:: Stored data entries ::
'''
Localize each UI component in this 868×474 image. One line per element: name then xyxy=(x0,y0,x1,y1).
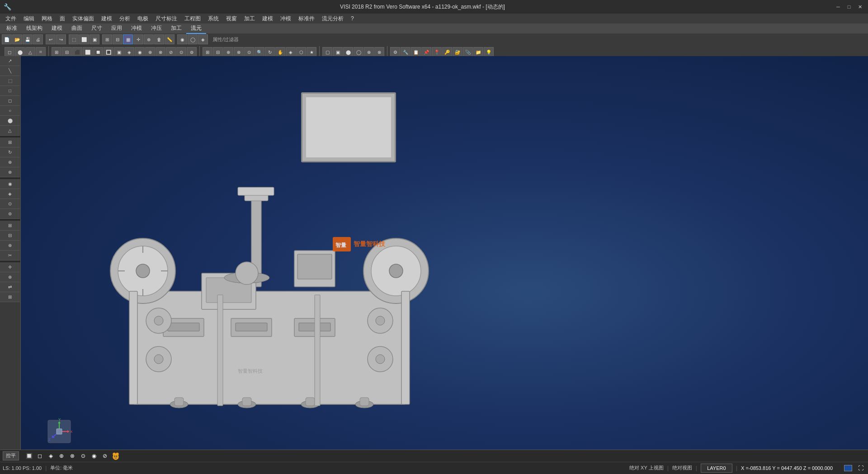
tb-new[interactable]: 📄 xyxy=(2,34,12,44)
tab-apply[interactable]: 应用 xyxy=(107,24,127,34)
menu-stamping[interactable]: 冲模 xyxy=(277,14,295,24)
menu-machining[interactable]: 加工 xyxy=(241,14,259,24)
tb-view-fit[interactable]: ⊙ xyxy=(244,47,254,57)
tb-sys-4[interactable]: 📌 xyxy=(421,47,431,57)
tb-active-layer[interactable]: ▦ xyxy=(123,34,133,44)
tb-img-1[interactable]: ⊞ xyxy=(52,47,61,57)
tb-wp-2[interactable]: ▣ xyxy=(333,47,343,57)
sb-icon-3[interactable]: ◈ xyxy=(46,451,55,460)
tb-sys-2[interactable]: 🔧 xyxy=(401,47,410,57)
menu-flow[interactable]: 流元分析 xyxy=(318,14,347,24)
menu-modeling[interactable]: 建模 xyxy=(259,14,277,24)
tb-print[interactable]: 🖨 xyxy=(33,34,43,44)
tab-wireframe[interactable]: 线架构 xyxy=(22,24,47,34)
tb-img-8[interactable]: ◈ xyxy=(124,47,134,57)
menu-system[interactable]: 系统 xyxy=(204,14,222,24)
close-button[interactable]: ✕ xyxy=(855,3,864,11)
lp-loft[interactable]: ⊗ xyxy=(0,167,20,177)
sb-icon-8[interactable]: ⊘ xyxy=(100,451,109,460)
tb-img-7[interactable]: ▣ xyxy=(114,47,124,57)
tab-press[interactable]: 冲压 xyxy=(146,24,166,34)
tb-view-right[interactable]: ⊕ xyxy=(223,47,233,57)
menu-solid[interactable]: 实体偏面 xyxy=(69,14,98,24)
lp-cylinder[interactable]: ⬤ xyxy=(0,116,20,126)
tb-undo[interactable]: ↩ xyxy=(46,34,56,44)
lp-line[interactable]: ╲ xyxy=(0,66,20,76)
tb-sys-7[interactable]: 🔐 xyxy=(453,47,462,57)
tb-view-render[interactable]: ★ xyxy=(307,47,316,57)
menu-standard[interactable]: 标准件 xyxy=(295,14,318,24)
tb-copy[interactable]: ⊕ xyxy=(144,34,154,44)
lp-chamfer[interactable]: ◈ xyxy=(0,189,20,199)
lp-move[interactable]: ✛ xyxy=(0,262,20,272)
tb-layer[interactable]: ⊞ xyxy=(102,34,112,44)
tab-surface[interactable]: 曲面 xyxy=(67,24,87,34)
tb-shape-3[interactable]: △ xyxy=(25,47,35,57)
viewport[interactable]: 智量智科技 智量 智量智科技 xyxy=(21,56,868,450)
lp-boolean-add[interactable]: ⊞ xyxy=(0,221,20,231)
tb-wp-6[interactable]: ⊗ xyxy=(374,47,384,57)
maximize-button[interactable]: □ xyxy=(844,3,854,11)
tb-wp-4[interactable]: ◯ xyxy=(354,47,363,57)
tb-img-10[interactable]: ⊕ xyxy=(145,47,155,57)
sb-control-button[interactable]: 控平 xyxy=(3,451,19,460)
lp-revolve[interactable]: ↻ xyxy=(0,147,20,157)
lp-mirror[interactable]: ⇄ xyxy=(0,282,20,292)
tb-open[interactable]: 📂 xyxy=(12,34,22,44)
menu-build[interactable]: 建模 xyxy=(98,14,116,24)
tb-img-13[interactable]: ⊙ xyxy=(176,47,186,57)
menu-dimension[interactable]: 尺寸标注 xyxy=(152,14,181,24)
sb-icon-6[interactable]: ⊙ xyxy=(79,451,88,460)
lp-rect[interactable]: ⬚ xyxy=(0,76,20,86)
tb-img-6[interactable]: 🔳 xyxy=(104,47,113,57)
tb-wp-1[interactable]: ▢ xyxy=(322,47,332,57)
tb-shape-4[interactable]: ⌗ xyxy=(36,47,46,57)
tb-select[interactable]: ⬚ xyxy=(69,34,79,44)
tb-attr3[interactable]: ◈ xyxy=(198,34,208,44)
tb-img-4[interactable]: ⬜ xyxy=(83,47,93,57)
lp-sphere[interactable]: ○ xyxy=(0,106,20,116)
lp-cone[interactable]: △ xyxy=(0,126,20,136)
lp-copy[interactable]: ⊕ xyxy=(0,272,20,282)
tb-shape-1[interactable]: ◻ xyxy=(5,47,14,57)
tb-box-select[interactable]: ⬜ xyxy=(79,34,89,44)
lp-3dbox[interactable]: ◻ xyxy=(0,96,20,106)
lp-split[interactable]: ✂ xyxy=(0,251,20,261)
sb-color-icon[interactable] xyxy=(844,464,853,473)
tb-sys-6[interactable]: 🔑 xyxy=(442,47,452,57)
tab-machine[interactable]: 加工 xyxy=(166,24,186,34)
tb-view-wire[interactable]: ⬡ xyxy=(296,47,306,57)
menu-edit[interactable]: 编辑 xyxy=(20,14,38,24)
sb-icon-5[interactable]: ⊗ xyxy=(68,451,77,460)
menu-view[interactable]: 视窗 xyxy=(222,14,241,24)
lp-extrude[interactable]: ⊞ xyxy=(0,137,20,147)
lp-boolean-sub[interactable]: ⊟ xyxy=(0,231,20,241)
lp-shell[interactable]: ⊙ xyxy=(0,199,20,209)
menu-drawing[interactable]: 工程图 xyxy=(181,14,204,24)
tab-flow[interactable]: 流元 xyxy=(186,24,206,34)
lp-box[interactable]: □ xyxy=(0,86,20,96)
tb-view-shade[interactable]: ◈ xyxy=(286,47,296,57)
menu-electrode[interactable]: 电极 xyxy=(134,14,152,24)
tb-view-front[interactable]: ⊞ xyxy=(203,47,212,57)
tb-attr2[interactable]: ◯ xyxy=(188,34,198,44)
menu-file[interactable]: 文件 xyxy=(2,14,20,24)
tb-view-pan[interactable]: ✋ xyxy=(275,47,285,57)
sb-icon-7[interactable]: ◉ xyxy=(90,451,99,460)
tb-img-9[interactable]: ◉ xyxy=(135,47,145,57)
tb-sys-8[interactable]: 📎 xyxy=(463,47,473,57)
tb-attr1[interactable]: ◉ xyxy=(177,34,187,44)
tb-sys-3[interactable]: 📋 xyxy=(411,47,421,57)
tb-img-14[interactable]: ⊚ xyxy=(187,47,197,57)
menu-grid[interactable]: 网格 xyxy=(38,14,56,24)
tb-measure[interactable]: 📏 xyxy=(165,34,175,44)
tb-view-iso[interactable]: ⊗ xyxy=(234,47,244,57)
menu-face[interactable]: 面 xyxy=(56,14,69,24)
lp-pattern[interactable]: ⊞ xyxy=(0,292,20,302)
tb-sys-5[interactable]: 📍 xyxy=(432,47,442,57)
tb-filter[interactable]: ▣ xyxy=(90,34,99,44)
sb-icon-2[interactable]: ◻ xyxy=(35,451,44,460)
tb-delete[interactable]: 🗑 xyxy=(154,34,164,44)
sb-icon-1[interactable]: 🔲 xyxy=(24,451,33,460)
tb-img-11[interactable]: ⊗ xyxy=(156,47,165,57)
'''
The answer is the entries above, given again exactly, with no pictures among them.

Localize each UI component in this 868×474 image. One line per element: name then xyxy=(x0,y0,x1,y1).
tb-new[interactable]: 📄 xyxy=(2,34,12,44)
tab-apply[interactable]: 应用 xyxy=(107,24,127,34)
menu-stamping[interactable]: 冲模 xyxy=(277,14,295,24)
menu-machining[interactable]: 加工 xyxy=(241,14,259,24)
tb-view-fit[interactable]: ⊙ xyxy=(244,47,254,57)
tb-sys-4[interactable]: 📌 xyxy=(421,47,431,57)
tb-active-layer[interactable]: ▦ xyxy=(123,34,133,44)
tb-img-1[interactable]: ⊞ xyxy=(52,47,61,57)
tb-wp-2[interactable]: ▣ xyxy=(333,47,343,57)
sb-icon-3[interactable]: ◈ xyxy=(46,451,55,460)
tb-sys-2[interactable]: 🔧 xyxy=(401,47,410,57)
menu-flow[interactable]: 流元分析 xyxy=(318,14,347,24)
menu-modeling[interactable]: 建模 xyxy=(259,14,277,24)
tb-print[interactable]: 🖨 xyxy=(33,34,43,44)
tab-wireframe[interactable]: 线架构 xyxy=(22,24,47,34)
tb-img-8[interactable]: ◈ xyxy=(124,47,134,57)
menu-system[interactable]: 系统 xyxy=(204,14,222,24)
close-button[interactable]: ✕ xyxy=(855,3,864,11)
lp-loft[interactable]: ⊗ xyxy=(0,167,20,177)
sb-icon-8[interactable]: ⊘ xyxy=(100,451,109,460)
tb-img-7[interactable]: ▣ xyxy=(114,47,124,57)
tab-press[interactable]: 冲压 xyxy=(146,24,166,34)
tb-view-right[interactable]: ⊕ xyxy=(223,47,233,57)
menu-solid[interactable]: 实体偏面 xyxy=(69,14,98,24)
lp-cylinder[interactable]: ⬤ xyxy=(0,116,20,126)
tb-undo[interactable]: ↩ xyxy=(46,34,56,44)
lp-line[interactable]: ╲ xyxy=(0,66,20,76)
tb-sys-7[interactable]: 🔐 xyxy=(453,47,462,57)
tb-view-render[interactable]: ★ xyxy=(307,47,316,57)
menu-standard[interactable]: 标准件 xyxy=(295,14,318,24)
tb-copy[interactable]: ⊕ xyxy=(144,34,154,44)
lp-chamfer[interactable]: ◈ xyxy=(0,189,20,199)
lp-move[interactable]: ✛ xyxy=(0,262,20,272)
tb-layer[interactable]: ⊞ xyxy=(102,34,112,44)
tab-surface[interactable]: 曲面 xyxy=(67,24,87,34)
tb-shape-3[interactable]: △ xyxy=(25,47,35,57)
viewport[interactable]: 智量智科技 智量 智量智科技 xyxy=(21,56,868,450)
lp-boolean-add[interactable]: ⊞ xyxy=(0,221,20,231)
tb-wp-6[interactable]: ⊗ xyxy=(374,47,384,57)
maximize-button[interactable]: □ xyxy=(844,3,854,11)
tb-wp-4[interactable]: ◯ xyxy=(354,47,363,57)
tb-img-10[interactable]: ⊕ xyxy=(145,47,155,57)
sb-control-button[interactable]: 控平 xyxy=(3,451,19,460)
lp-revolve[interactable]: ↻ xyxy=(0,147,20,157)
lp-mirror[interactable]: ⇄ xyxy=(0,282,20,292)
tb-open[interactable]: 📂 xyxy=(12,34,22,44)
menu-build[interactable]: 建模 xyxy=(98,14,116,24)
tb-img-13[interactable]: ⊙ xyxy=(176,47,186,57)
menu-dimension[interactable]: 尺寸标注 xyxy=(152,14,181,24)
sb-icon-6[interactable]: ⊙ xyxy=(79,451,88,460)
lp-rect[interactable]: ⬚ xyxy=(0,76,20,86)
tb-img-6[interactable]: 🔳 xyxy=(104,47,113,57)
tb-wp-1[interactable]: ▢ xyxy=(322,47,332,57)
tb-shape-4[interactable]: ⌗ xyxy=(36,47,46,57)
tb-select[interactable]: ⬚ xyxy=(69,34,79,44)
tb-attr3[interactable]: ◈ xyxy=(198,34,208,44)
tb-img-4[interactable]: ⬜ xyxy=(83,47,93,57)
lp-sphere[interactable]: ○ xyxy=(0,106,20,116)
lp-cone[interactable]: △ xyxy=(0,126,20,136)
lp-copy[interactable]: ⊕ xyxy=(0,272,20,282)
tb-shape-1[interactable]: ◻ xyxy=(5,47,14,57)
tb-box-select[interactable]: ⬜ xyxy=(79,34,89,44)
lp-3dbox[interactable]: ◻ xyxy=(0,96,20,106)
lp-split[interactable]: ✂ xyxy=(0,251,20,261)
sb-color-icon[interactable] xyxy=(844,464,853,473)
tb-sys-6[interactable]: 🔑 xyxy=(442,47,452,57)
tab-machine[interactable]: 加工 xyxy=(166,24,186,34)
tb-view-wire[interactable]: ⬡ xyxy=(296,47,306,57)
menu-edit[interactable]: 编辑 xyxy=(20,14,38,24)
sb-icon-5[interactable]: ⊗ xyxy=(68,451,77,460)
menu-view[interactable]: 视窗 xyxy=(222,14,241,24)
lp-extrude[interactable]: ⊞ xyxy=(0,137,20,147)
lp-boolean-sub[interactable]: ⊟ xyxy=(0,231,20,241)
lp-shell[interactable]: ⊙ xyxy=(0,199,20,209)
menu-drawing[interactable]: 工程图 xyxy=(181,14,204,24)
tab-flow[interactable]: 流元 xyxy=(186,24,206,34)
lp-box[interactable]: □ xyxy=(0,86,20,96)
tb-view-shade[interactable]: ◈ xyxy=(286,47,296,57)
menu-electrode[interactable]: 电极 xyxy=(134,14,152,24)
tb-view-front[interactable]: ⊞ xyxy=(203,47,212,57)
tb-attr2[interactable]: ◯ xyxy=(188,34,198,44)
menu-file[interactable]: 文件 xyxy=(2,14,20,24)
tb-view-pan[interactable]: ✋ xyxy=(275,47,285,57)
sb-icon-7[interactable]: ◉ xyxy=(90,451,99,460)
tb-img-9[interactable]: ◉ xyxy=(135,47,145,57)
tb-sys-8[interactable]: 📎 xyxy=(463,47,473,57)
tb-attr1[interactable]: ◉ xyxy=(177,34,187,44)
tb-sys-3[interactable]: 📋 xyxy=(411,47,421,57)
tb-img-14[interactable]: ⊚ xyxy=(187,47,197,57)
menu-grid[interactable]: 网格 xyxy=(38,14,56,24)
tb-measure[interactable]: 📏 xyxy=(165,34,175,44)
tb-view-iso[interactable]: ⊗ xyxy=(234,47,244,57)
menu-face[interactable]: 面 xyxy=(56,14,69,24)
lp-pattern[interactable]: ⊞ xyxy=(0,292,20,302)
tb-sys-5[interactable]: 📍 xyxy=(432,47,442,57)
tb-filter[interactable]: ▣ xyxy=(90,34,99,44)
sb-icon-2[interactable]: ◻ xyxy=(35,451,44,460)
tb-delete[interactable]: 🗑 xyxy=(154,34,164,44)
sb-icon-1[interactable]: 🔲 xyxy=(24,451,33,460)
tb-img-11[interactable]: ⊗ xyxy=(156,47,165,57)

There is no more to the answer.